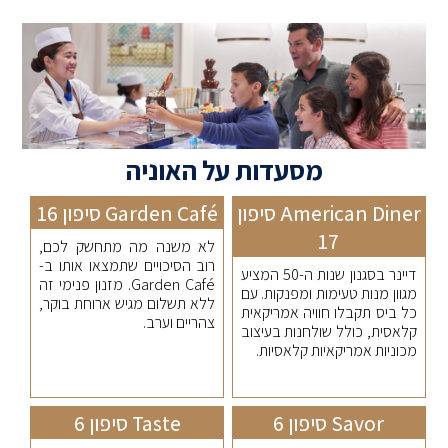
מסעדות על האוניה
American Diner סיפון
Garden Café סיפון 16
17
לא משנה מה מתחשק לכם,
רוב הסיכויים שתמצאו אותו ב-
דיינר בסגנון שנות ה-50 המציע
Garden Café. מזנון פנימי זה
מגוון מנות טעימות ומפנקות. עם
ללא תשלום מגיש ארוחת בוקר,
כל ביס תקבלו חוויה אמריקאית
צהריים וערב.
קלאסית, כולל שולחנות בעיצוב
מכוניות אמריקאיות קלאסיות.
Savor סיפון 6
Taste סיפון 6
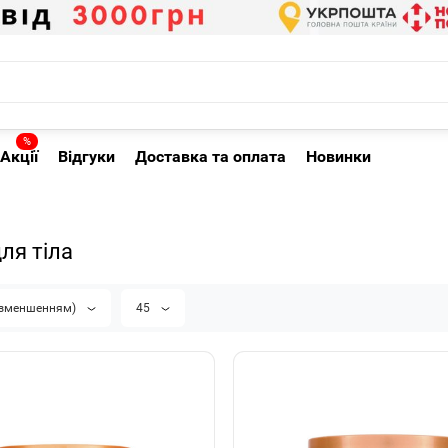
%
Акції
Відгуки
Доставка та оплата
Новинки
ля тіла
а зменшенням)
45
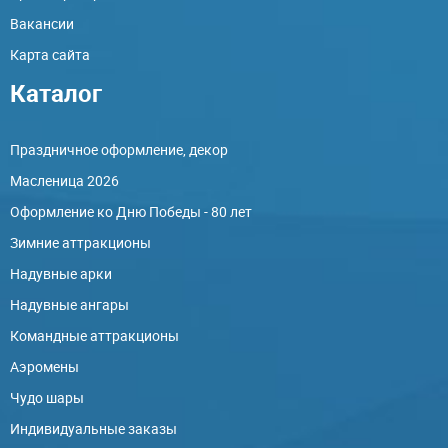
Вакансии
Карта сайта
Каталог
Праздничное оформление, декор
Масленица 2026
Оформление ко Дню Победы - 80 лет
Зимние аттракционы
Надувные арки
Надувные ангары
Командные аттракционы
Аэромены
Чудо шары
Индивидуальные заказы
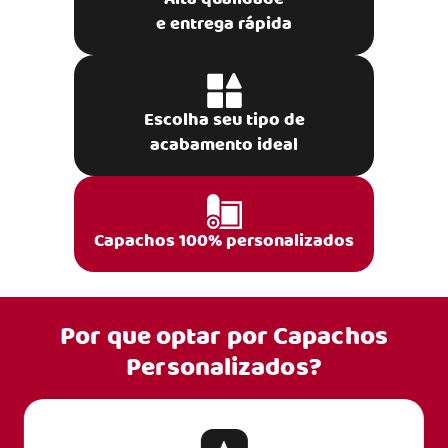
e entrega rápida
Escolha seu tipo de
acabamento ideal
Capachos 100% personalizados
Por que optar por
Capachos
Personalizados?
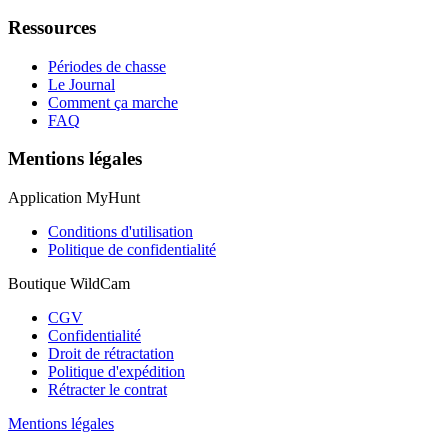
Ressources
Périodes de chasse
Le Journal
Comment ça marche
FAQ
Mentions légales
Application MyHunt
Conditions d'utilisation
Politique de confidentialité
Boutique WildCam
CGV
Confidentialité
Droit de rétractation
Politique d'expédition
Rétracter le contrat
Mentions légales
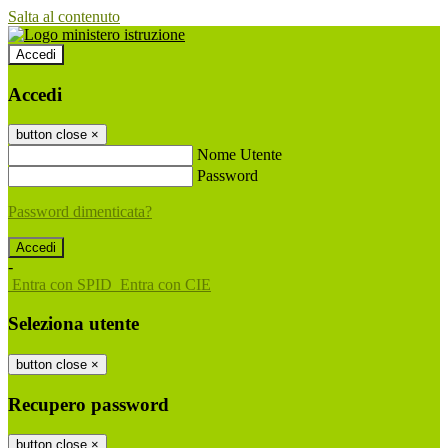
Salta al contenuto
Accedi
Accedi
button close
×
Nome Utente
Password
Password dimenticata?
-
Entra con SPID
Entra con CIE
Seleziona utente
button close
×
Recupero password
button close
×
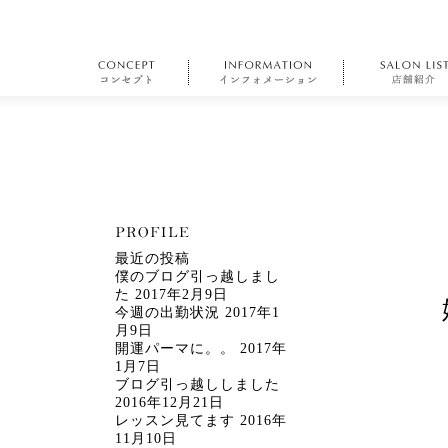
最近の投稿
僕のブログ引っ越しまし
た
2017年2月9日
今週の出勤状況
2017年1
月9日
開運パーマに。。
2017年
1月7日
ブログ引っ越ししました
2016年12月21日
レッスン見てます
2016年
11月10日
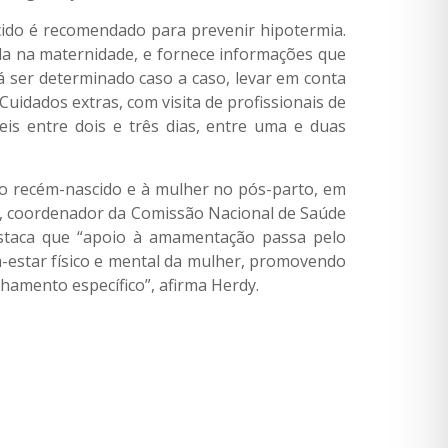
ido é recomendado para prevenir hipotermia.
da na maternidade, e fornece informações que
á ser determinado caso a caso, levar em conta
 Cuidados extras, com visita de profissionais de
s entre dois e três dias, entre uma e duas
o recém-nascido e à mulher no pós-parto, em
s, coordenador da Comissão Nacional de Saúde
staca que “apoio à amamentação passa pelo
-estar físico e mental da mulher, promovendo
hamento específico”, afirma Herdy.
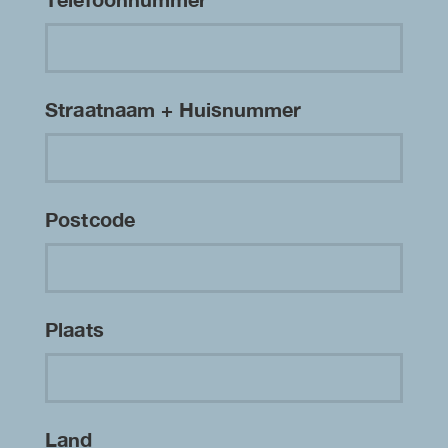
Straatnaam + Huisnummer
Postcode
Plaats
Land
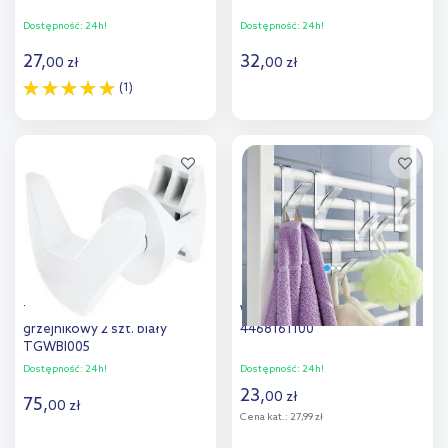
Dostępność:
24h!
Dostępność:
24h!
27
,
32
,
00
zł
00
zł
(1)
Do koszyka
Do koszyka
Dodaj do
Dodaj do
porównania
porównania
Terma Handy Vip wieszak
Wenko wieszak na ręcznik
grzejnikowy 2 szt. biały
4468161100
TGWBI005
Dostępność:
24h!
Dostępność:
24h!
23
,
00
zł
75
,
00
zł
Cena kat.:
27,99 zł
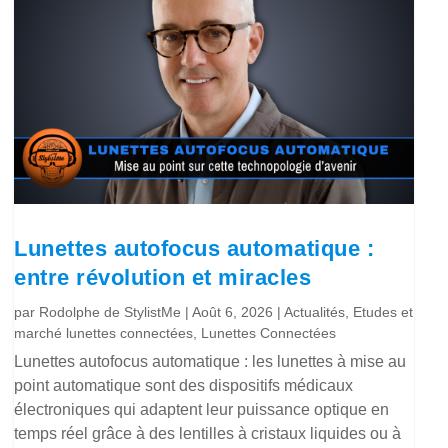
Lunettes autofocus automatique :
entre révolution et miracles
par
Rodolphe de StylistMe
|
Août 6, 2026
|
Actualités
,
Etudes et
marché lunettes connectées
,
Lunettes Connectées
Lunettes autofocus automatique : les lunettes à mise au
point automatique sont des dispositifs médicaux
électroniques qui adaptent leur puissance optique en
temps réel grâce à des lentilles à cristaux liquides ou à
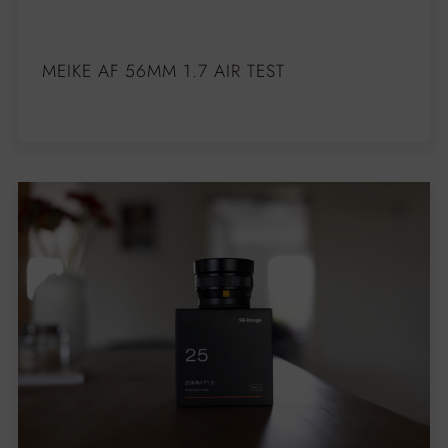
MEIKE AF 56MM 1.7 AIR TEST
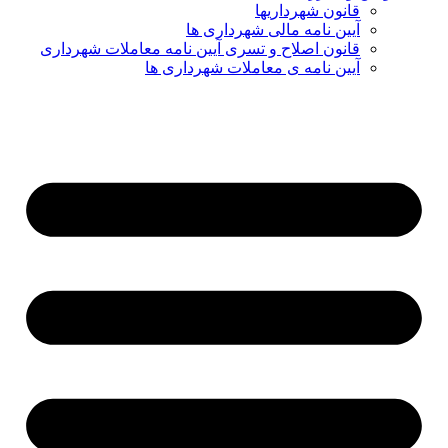
قانون شهرداریها
آیین نامه مالی شهرداری ها
قانون اصلاح و تسری آیین نامه معاملات شهرداری
آیین نامه ی معاملات شهرداری ها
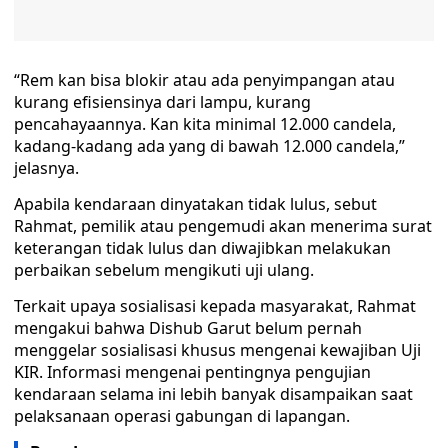
“Rem kan bisa blokir atau ada penyimpangan atau
kurang efisiensinya dari lampu, kurang
pencahayaannya. Kan kita minimal 12.000 candela,
kadang-kadang ada yang di bawah 12.000 candela,”
jelasnya.
Apabila kendaraan dinyatakan tidak lulus, sebut
Rahmat, pemilik atau pengemudi akan menerima surat
keterangan tidak lulus dan diwajibkan melakukan
perbaikan sebelum mengikuti uji ulang.
Terkait upaya sosialisasi kepada masyarakat, Rahmat
mengakui bahwa Dishub Garut belum pernah
menggelar sosialisasi khusus mengenai kewajiban Uji
KIR. Informasi mengenai pentingnya pengujian
kendaraan selama ini lebih banyak disampaikan saat
pelaksanaan operasi gabungan di lapangan.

- Task to carry out -
An answer is complete only when it holds every line above containing the string "candela".

- Exercise output -
pencahayaannya. Kan kita minimal 12.000 candela,
kadang-kadang ada yang di bawah 12.000 candela,”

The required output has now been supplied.